Abstract:
In modern setups, the detection and prompt
acknowledgment of panel trips are crucial for ensuring the
smooth operation and safety of critical systems. This presents a
solution for implementing a Panel Trip Acknowledgment
System using ESP32, WiFi client-server, and Telegram. The
proposed system leverages the capabilities of ESP32, which
provide built-in WiFi functionality, making them ideal for
wireless communication that utilizes IOT. A client-server is
established, where the ESP32 acts as a client, continuously
monitoring the status of various panels within the industrial
setup that incorporates power backup capabilities. Whenever a
panel trip is detected, the ESP32 client sends a notification to a
central server. To facilitate real-time notifications and easy
accessibility, a Telegram bot is integrated into the system. The
server, upon receiving a panel trip notification, triggers the
Telegram bot to send an alert to authorized personnel or groups.

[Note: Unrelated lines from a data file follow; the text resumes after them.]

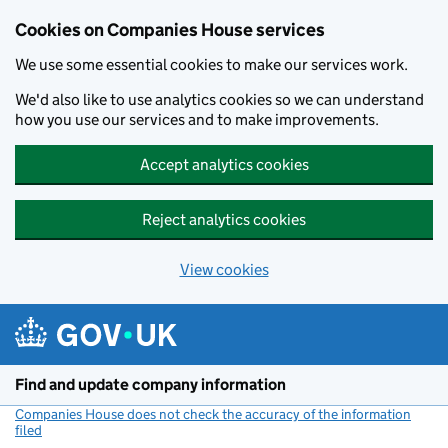
Cookies on Companies House services
We use some essential cookies to make our services work.
We'd also like to use analytics cookies so we can understand
how you use our services and to make improvements.
Accept analytics cookies
Reject analytics cookies
View cookies
Skip to main content
Find and update company information
Companies House does not check the accuracy of the information
filed
(link opens a new window)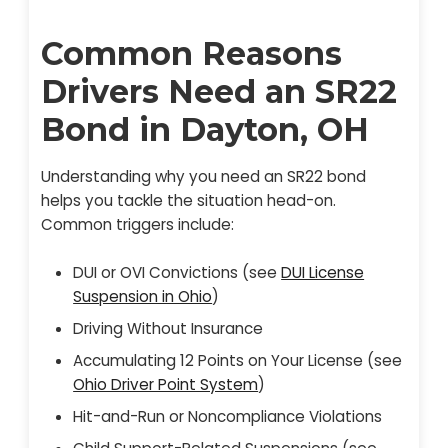
Common Reasons
Drivers Need an SR22
Bond in Dayton, OH
Understanding why you need an SR22 bond
helps you tackle the situation head-on.
Common triggers include:
DUI or OVI Convictions (see
DUI License
Suspension in Ohio
)
Driving Without Insurance
Accumulating 12 Points on Your License (see
Ohio Driver Point System
)
Hit-and-Run or Noncompliance Violations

This ensures that the relevant individuals are informed about
the panel trip, enabling them to take appropriate action and
minimize downtime. A mathematical model has been created to
evaluate and improve the performance of the Panel Trip
Acknowledgment System. Important components of the system
are included in this model. The model determines the likelihood
that a panel trip will occur during a monitoring interval and the
likelihood that a panel trip will be detected during that time. It
also calculates how long it takes to notice a panel trip and alert
the appropriate people. The mathematical model offers
important insights into the system's performance in various
operational settings when combined with simulation data. The
effectiveness of panel trip detection and warning can be
increased by using this modeling approach to optimize crucial
parameters like monitoring intervals and transmission periods.
The research results enhance the Panel Trip Acknowledgment
System's effectiveness in guaranteeing operational continuity
and safety by assisting in its design and implementation in
industrial settings. This study lays the groundwork for the
implementation of cutting-edge IoT-based solutions for critical
system monitoring and quick reaction in industrial settings.